─── Given entries

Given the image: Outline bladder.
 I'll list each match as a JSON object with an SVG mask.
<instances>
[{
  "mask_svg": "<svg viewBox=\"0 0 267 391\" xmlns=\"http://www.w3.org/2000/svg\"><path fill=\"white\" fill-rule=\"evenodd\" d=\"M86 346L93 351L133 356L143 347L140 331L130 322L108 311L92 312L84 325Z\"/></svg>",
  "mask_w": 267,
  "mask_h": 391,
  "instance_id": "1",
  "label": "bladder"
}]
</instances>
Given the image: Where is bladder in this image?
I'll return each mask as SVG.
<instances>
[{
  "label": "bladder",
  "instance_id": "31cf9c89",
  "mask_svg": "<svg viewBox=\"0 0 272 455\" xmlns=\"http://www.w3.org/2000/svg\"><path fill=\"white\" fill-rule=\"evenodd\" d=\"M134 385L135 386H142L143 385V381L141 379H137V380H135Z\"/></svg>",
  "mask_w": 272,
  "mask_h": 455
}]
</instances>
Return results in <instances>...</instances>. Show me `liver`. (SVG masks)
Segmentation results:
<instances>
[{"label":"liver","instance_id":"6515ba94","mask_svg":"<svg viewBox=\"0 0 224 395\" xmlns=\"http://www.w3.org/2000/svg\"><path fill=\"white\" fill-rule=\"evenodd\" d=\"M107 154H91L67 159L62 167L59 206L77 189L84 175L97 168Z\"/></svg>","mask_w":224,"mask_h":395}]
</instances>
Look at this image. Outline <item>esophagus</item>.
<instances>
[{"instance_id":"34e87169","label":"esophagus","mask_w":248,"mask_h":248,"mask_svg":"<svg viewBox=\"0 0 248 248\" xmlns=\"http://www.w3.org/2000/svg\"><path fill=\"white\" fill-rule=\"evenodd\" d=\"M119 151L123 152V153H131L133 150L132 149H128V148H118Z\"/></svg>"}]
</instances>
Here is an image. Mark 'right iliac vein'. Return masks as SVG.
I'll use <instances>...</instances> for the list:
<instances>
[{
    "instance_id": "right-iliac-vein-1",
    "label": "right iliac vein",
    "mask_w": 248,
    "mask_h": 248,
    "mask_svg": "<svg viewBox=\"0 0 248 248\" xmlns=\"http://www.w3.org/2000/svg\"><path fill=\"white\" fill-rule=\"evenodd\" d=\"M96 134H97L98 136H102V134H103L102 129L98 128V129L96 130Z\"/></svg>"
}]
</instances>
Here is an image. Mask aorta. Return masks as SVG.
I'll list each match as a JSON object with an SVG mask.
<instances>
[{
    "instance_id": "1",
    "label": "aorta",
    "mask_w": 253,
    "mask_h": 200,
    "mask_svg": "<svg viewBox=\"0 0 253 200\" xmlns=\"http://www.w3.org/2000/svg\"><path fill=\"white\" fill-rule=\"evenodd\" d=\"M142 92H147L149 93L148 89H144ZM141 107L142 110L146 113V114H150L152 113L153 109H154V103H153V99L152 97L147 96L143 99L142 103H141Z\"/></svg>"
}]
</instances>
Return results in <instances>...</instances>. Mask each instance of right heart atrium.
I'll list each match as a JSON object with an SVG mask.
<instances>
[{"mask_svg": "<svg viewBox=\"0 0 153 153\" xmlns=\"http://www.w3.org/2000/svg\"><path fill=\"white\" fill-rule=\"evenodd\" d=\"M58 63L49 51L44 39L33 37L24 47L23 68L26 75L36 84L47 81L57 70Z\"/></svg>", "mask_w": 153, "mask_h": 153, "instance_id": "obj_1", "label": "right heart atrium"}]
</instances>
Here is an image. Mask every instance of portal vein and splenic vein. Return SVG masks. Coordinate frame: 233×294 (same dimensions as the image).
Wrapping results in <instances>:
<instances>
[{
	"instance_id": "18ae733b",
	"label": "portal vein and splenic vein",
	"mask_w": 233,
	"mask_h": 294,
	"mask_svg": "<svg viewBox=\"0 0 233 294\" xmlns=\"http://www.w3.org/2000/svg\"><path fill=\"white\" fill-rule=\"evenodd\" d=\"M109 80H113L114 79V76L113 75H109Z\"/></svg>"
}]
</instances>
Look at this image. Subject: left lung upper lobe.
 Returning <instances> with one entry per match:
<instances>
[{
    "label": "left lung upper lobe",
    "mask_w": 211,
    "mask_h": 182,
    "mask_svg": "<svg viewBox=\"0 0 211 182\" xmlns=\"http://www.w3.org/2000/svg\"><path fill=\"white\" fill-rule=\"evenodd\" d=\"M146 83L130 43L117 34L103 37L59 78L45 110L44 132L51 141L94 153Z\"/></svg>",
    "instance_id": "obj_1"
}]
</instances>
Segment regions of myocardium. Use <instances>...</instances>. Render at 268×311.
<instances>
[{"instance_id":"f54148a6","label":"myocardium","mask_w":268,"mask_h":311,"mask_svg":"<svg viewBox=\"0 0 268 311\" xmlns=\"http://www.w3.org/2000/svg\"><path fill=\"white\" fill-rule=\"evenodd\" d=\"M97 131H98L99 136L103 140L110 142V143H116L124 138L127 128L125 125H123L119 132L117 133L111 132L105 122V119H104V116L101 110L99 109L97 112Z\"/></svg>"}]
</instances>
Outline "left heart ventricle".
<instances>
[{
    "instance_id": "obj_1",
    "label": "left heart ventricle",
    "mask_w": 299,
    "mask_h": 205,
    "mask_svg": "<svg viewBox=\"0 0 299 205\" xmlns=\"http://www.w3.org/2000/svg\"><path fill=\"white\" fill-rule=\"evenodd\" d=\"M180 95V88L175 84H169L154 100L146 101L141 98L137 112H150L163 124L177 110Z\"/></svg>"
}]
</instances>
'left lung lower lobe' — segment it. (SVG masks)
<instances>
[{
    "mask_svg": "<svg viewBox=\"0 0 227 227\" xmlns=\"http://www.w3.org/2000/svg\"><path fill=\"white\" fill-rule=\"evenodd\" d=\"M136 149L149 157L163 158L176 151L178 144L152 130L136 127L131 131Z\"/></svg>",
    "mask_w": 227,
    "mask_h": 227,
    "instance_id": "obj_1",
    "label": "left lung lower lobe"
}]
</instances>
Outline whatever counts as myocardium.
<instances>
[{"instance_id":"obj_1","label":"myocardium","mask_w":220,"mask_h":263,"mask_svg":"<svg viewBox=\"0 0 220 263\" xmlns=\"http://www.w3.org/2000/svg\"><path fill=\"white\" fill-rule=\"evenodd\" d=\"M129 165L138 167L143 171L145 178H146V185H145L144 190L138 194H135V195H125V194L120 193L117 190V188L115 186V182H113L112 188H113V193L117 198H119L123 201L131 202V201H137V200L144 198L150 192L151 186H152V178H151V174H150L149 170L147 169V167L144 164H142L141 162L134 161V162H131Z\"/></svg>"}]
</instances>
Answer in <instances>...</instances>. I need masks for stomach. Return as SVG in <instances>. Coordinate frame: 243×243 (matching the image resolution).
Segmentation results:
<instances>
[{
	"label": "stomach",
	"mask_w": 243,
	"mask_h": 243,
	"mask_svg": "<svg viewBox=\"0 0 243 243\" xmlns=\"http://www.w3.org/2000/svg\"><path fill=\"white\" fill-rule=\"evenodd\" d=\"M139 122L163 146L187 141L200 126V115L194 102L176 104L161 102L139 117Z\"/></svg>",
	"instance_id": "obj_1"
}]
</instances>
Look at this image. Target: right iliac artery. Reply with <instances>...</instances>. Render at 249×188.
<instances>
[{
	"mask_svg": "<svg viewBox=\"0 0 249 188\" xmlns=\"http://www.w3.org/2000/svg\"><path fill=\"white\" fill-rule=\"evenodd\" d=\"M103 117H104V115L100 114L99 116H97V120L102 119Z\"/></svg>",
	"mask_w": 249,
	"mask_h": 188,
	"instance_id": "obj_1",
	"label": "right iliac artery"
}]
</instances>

──────

Goal of the exercise.
Going line by line, copy the data above exactly.

Expected answer.
Given the image: Outline bladder.
 I'll list each match as a JSON object with an SVG mask.
<instances>
[{
  "mask_svg": "<svg viewBox=\"0 0 267 391\" xmlns=\"http://www.w3.org/2000/svg\"><path fill=\"white\" fill-rule=\"evenodd\" d=\"M86 346L93 351L133 356L143 347L140 331L130 322L108 311L92 312L84 325Z\"/></svg>",
  "mask_w": 267,
  "mask_h": 391,
  "instance_id": "1",
  "label": "bladder"
}]
</instances>
Given the image: Where is bladder in this image?
I'll return each mask as SVG.
<instances>
[{
  "label": "bladder",
  "instance_id": "31cf9c89",
  "mask_svg": "<svg viewBox=\"0 0 272 455\" xmlns=\"http://www.w3.org/2000/svg\"><path fill=\"white\" fill-rule=\"evenodd\" d=\"M134 385L135 386H142L143 385V381L141 379H137V380H135Z\"/></svg>",
  "mask_w": 272,
  "mask_h": 455
}]
</instances>
Return results in <instances>...</instances>. Show me `liver`. (SVG masks)
Segmentation results:
<instances>
[{"label":"liver","instance_id":"6515ba94","mask_svg":"<svg viewBox=\"0 0 224 395\" xmlns=\"http://www.w3.org/2000/svg\"><path fill=\"white\" fill-rule=\"evenodd\" d=\"M107 154H91L67 159L62 167L59 206L77 189L84 175L97 168Z\"/></svg>","mask_w":224,"mask_h":395}]
</instances>
Look at this image. Outline <item>esophagus</item>.
<instances>
[{"instance_id":"34e87169","label":"esophagus","mask_w":248,"mask_h":248,"mask_svg":"<svg viewBox=\"0 0 248 248\" xmlns=\"http://www.w3.org/2000/svg\"><path fill=\"white\" fill-rule=\"evenodd\" d=\"M119 151L123 152V153H131L133 150L132 149H128V148H118Z\"/></svg>"}]
</instances>
Here is an image. Mark 'right iliac vein'. Return masks as SVG.
I'll use <instances>...</instances> for the list:
<instances>
[{
    "instance_id": "right-iliac-vein-1",
    "label": "right iliac vein",
    "mask_w": 248,
    "mask_h": 248,
    "mask_svg": "<svg viewBox=\"0 0 248 248\" xmlns=\"http://www.w3.org/2000/svg\"><path fill=\"white\" fill-rule=\"evenodd\" d=\"M96 134H97L98 136H102V134H103L102 129L98 128V129L96 130Z\"/></svg>"
}]
</instances>
Here is an image. Mask aorta. Return masks as SVG.
I'll list each match as a JSON object with an SVG mask.
<instances>
[{
    "instance_id": "1",
    "label": "aorta",
    "mask_w": 253,
    "mask_h": 200,
    "mask_svg": "<svg viewBox=\"0 0 253 200\" xmlns=\"http://www.w3.org/2000/svg\"><path fill=\"white\" fill-rule=\"evenodd\" d=\"M142 92H147L149 93L148 89H144ZM141 107L142 110L146 113V114H150L152 113L153 109H154V103H153V99L152 97L147 96L143 99L142 103H141Z\"/></svg>"
}]
</instances>
Return results in <instances>...</instances>. Mask each instance of right heart atrium.
I'll list each match as a JSON object with an SVG mask.
<instances>
[{"mask_svg": "<svg viewBox=\"0 0 153 153\" xmlns=\"http://www.w3.org/2000/svg\"><path fill=\"white\" fill-rule=\"evenodd\" d=\"M58 63L49 51L44 39L33 37L24 47L23 68L26 75L36 84L47 81L57 70Z\"/></svg>", "mask_w": 153, "mask_h": 153, "instance_id": "obj_1", "label": "right heart atrium"}]
</instances>
Here is an image. Mask every instance of portal vein and splenic vein. Return SVG masks. Coordinate frame: 233×294 (same dimensions as the image).
Wrapping results in <instances>:
<instances>
[{
	"instance_id": "18ae733b",
	"label": "portal vein and splenic vein",
	"mask_w": 233,
	"mask_h": 294,
	"mask_svg": "<svg viewBox=\"0 0 233 294\" xmlns=\"http://www.w3.org/2000/svg\"><path fill=\"white\" fill-rule=\"evenodd\" d=\"M109 80H113L114 79V76L113 75H109Z\"/></svg>"
}]
</instances>
Look at this image. Subject: left lung upper lobe.
 Returning <instances> with one entry per match:
<instances>
[{
    "label": "left lung upper lobe",
    "mask_w": 211,
    "mask_h": 182,
    "mask_svg": "<svg viewBox=\"0 0 211 182\" xmlns=\"http://www.w3.org/2000/svg\"><path fill=\"white\" fill-rule=\"evenodd\" d=\"M146 83L130 43L117 34L103 37L59 78L45 110L44 132L51 141L94 153Z\"/></svg>",
    "instance_id": "obj_1"
}]
</instances>
Segment regions of myocardium. Use <instances>...</instances>. Render at 268×311.
<instances>
[{"instance_id":"f54148a6","label":"myocardium","mask_w":268,"mask_h":311,"mask_svg":"<svg viewBox=\"0 0 268 311\" xmlns=\"http://www.w3.org/2000/svg\"><path fill=\"white\" fill-rule=\"evenodd\" d=\"M97 131H98L99 136L103 140L110 142V143H116L124 138L127 128L125 125H123L119 132L117 133L111 132L105 122V119H104V116L101 110L99 109L97 112Z\"/></svg>"}]
</instances>
Outline "left heart ventricle".
<instances>
[{
    "instance_id": "obj_1",
    "label": "left heart ventricle",
    "mask_w": 299,
    "mask_h": 205,
    "mask_svg": "<svg viewBox=\"0 0 299 205\" xmlns=\"http://www.w3.org/2000/svg\"><path fill=\"white\" fill-rule=\"evenodd\" d=\"M180 95V88L175 84H169L154 100L146 101L141 98L137 112H150L163 124L177 110Z\"/></svg>"
}]
</instances>
'left lung lower lobe' — segment it. (SVG masks)
<instances>
[{
    "mask_svg": "<svg viewBox=\"0 0 227 227\" xmlns=\"http://www.w3.org/2000/svg\"><path fill=\"white\" fill-rule=\"evenodd\" d=\"M136 149L149 157L163 158L176 151L178 144L152 130L136 127L131 131Z\"/></svg>",
    "mask_w": 227,
    "mask_h": 227,
    "instance_id": "obj_1",
    "label": "left lung lower lobe"
}]
</instances>
Outline whatever counts as myocardium.
<instances>
[{"instance_id":"obj_1","label":"myocardium","mask_w":220,"mask_h":263,"mask_svg":"<svg viewBox=\"0 0 220 263\" xmlns=\"http://www.w3.org/2000/svg\"><path fill=\"white\" fill-rule=\"evenodd\" d=\"M129 165L138 167L143 171L145 178H146V185H145L144 190L138 194H135V195H125V194L120 193L117 190V188L115 186V182H113L112 188H113V193L117 198H119L123 201L131 202V201H137V200L144 198L150 192L151 186H152V178H151V174H150L149 170L147 169V167L144 164H142L141 162L134 161V162H131Z\"/></svg>"}]
</instances>
Answer in <instances>...</instances>. I need masks for stomach. Return as SVG in <instances>. Coordinate frame: 243×243 (matching the image resolution).
Segmentation results:
<instances>
[{
	"label": "stomach",
	"mask_w": 243,
	"mask_h": 243,
	"mask_svg": "<svg viewBox=\"0 0 243 243\" xmlns=\"http://www.w3.org/2000/svg\"><path fill=\"white\" fill-rule=\"evenodd\" d=\"M139 122L163 146L187 141L200 126V115L194 102L176 104L161 102L139 117Z\"/></svg>",
	"instance_id": "obj_1"
}]
</instances>
Look at this image. Target: right iliac artery. Reply with <instances>...</instances>. Render at 249×188.
<instances>
[{
	"mask_svg": "<svg viewBox=\"0 0 249 188\" xmlns=\"http://www.w3.org/2000/svg\"><path fill=\"white\" fill-rule=\"evenodd\" d=\"M103 117H104V115L100 114L99 116H97V120L102 119Z\"/></svg>",
	"mask_w": 249,
	"mask_h": 188,
	"instance_id": "obj_1",
	"label": "right iliac artery"
}]
</instances>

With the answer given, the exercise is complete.